Connecting with communities in the margins on the experiences of culture, faith, and spirituality
Society often lives in a land-locked state (also in terms of our state-of-mind), inhibiting the experience of the connectivity of all life given to us. As we gather here for the Assembly, food, art, culture, the morning light, and the grains of sand are all part of the relationships that we build. We need to experience not only the dynamic ecosystems of Creation and evolution, but in putting together major numbers and expanses of these ecosystems. We then begin to understand how these gives us climate and how we relate and overburden these ecosystems, changing climate and the sustainability of life as we know it.
We draw images of God from Creation who speaks to us by connecting our emotions, movements, culture, and faith. This comes in different forms:
- Creativity of each person is constantly enriched by what we experience in creation, through hope, art, love, mourning, regeneration
- Conversion of a person’s mind, being, soul, and their neighbor
- Vulnerability in terms of food, water, shelter, neighbor, and economy, are all part of the daily faith being lived out in relation to Creation.

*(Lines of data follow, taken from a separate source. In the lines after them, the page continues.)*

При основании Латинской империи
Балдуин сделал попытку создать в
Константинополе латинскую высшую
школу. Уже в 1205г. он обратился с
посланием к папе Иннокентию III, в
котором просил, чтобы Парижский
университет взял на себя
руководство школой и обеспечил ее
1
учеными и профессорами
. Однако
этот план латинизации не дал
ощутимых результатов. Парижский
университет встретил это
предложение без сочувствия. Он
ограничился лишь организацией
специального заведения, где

- Oikos is the balancing of our household – economy and ecology – where greater advocacy is called for to address ecological degradation and social vulnerability.
Thus, RAOEN’s effort is to learn from existing local community dialogues, their stories and beyond, to listen to their cultures about the local relationships with the environment, the challenges they experience, and understanding of the faith expressions present in how they live, by asking some of these questions:
1. What is the community context? What is daily life like and what are the socioecological challenges that these people face?

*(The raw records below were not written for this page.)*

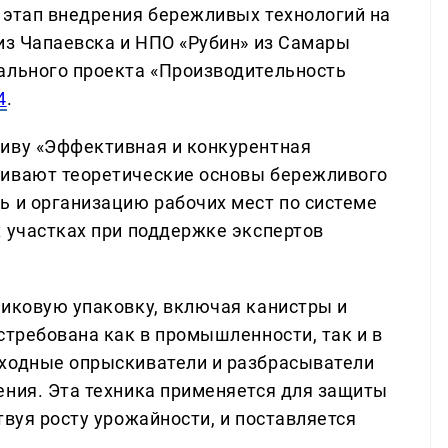
 этап внедрения бережливых технологий на
 из Чапаевска и НПО «Рубин» из Самары
ального проекта «Производительность
4
.
тиву «Эффективная и конкурентная
аивают теоретические основы бережливого
ь и организацию рабочих мест по системе
х участках при поддержке экспертов
тиковую упаковку, включая канистры и
стребована как в промышленности, так и в
оходные опрыскиватели и разбрасыватели
ения. Эта техника применяется для защиты
твуя росту урожайности, и поставляется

2. How is culture, spirituality and faith expressed in these communities?
3. Any stories of action in caring for the land, forests, oceans of Indigenous & Local People?

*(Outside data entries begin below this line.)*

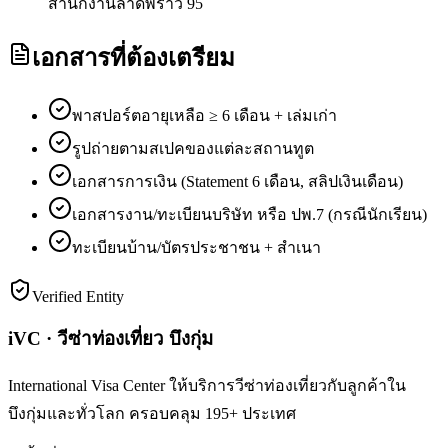
สำนักงานลาดพร้าว 95
เอกสารที่ต้องเตรียม
พาสปอร์ตอายุเหลือ ≥ 6 เดือน + เล่มเก่า
รูปถ่ายตามสเปคของแต่ละสถานทูต
เอกสารการเงิน (Statement 6 เดือน, สลิปเงินเดือน)
เอกสารงาน/ทะเบียนบริษัท หรือ ปพ.7 (กรณีนักเรียน)
ทะเบียนบ้าน/บัตรประชาชน + สำเนา
Verified Entity
iVC · วีซ่าท่องเที่ยว บึงกุ่ม
International Visa Center ให้บริการวีซ่าท่องเที่ยวกับลูกค้าใน
บึงกุ่มและทั่วโลก ครอบคลุม 195+ ประเทศ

4. How do these processes and engagements by local communities strengthen relations and the life of the local church?
RAOEN’s call is for you to connect us with someone in your diocese or office who we can link with and share this information, and share with us connections with local communities who can share their stories of faith and action.
May the local bishops of FCBCO continue to support RAOEN and be involved in living out an integral ecology way of living through local daily faith.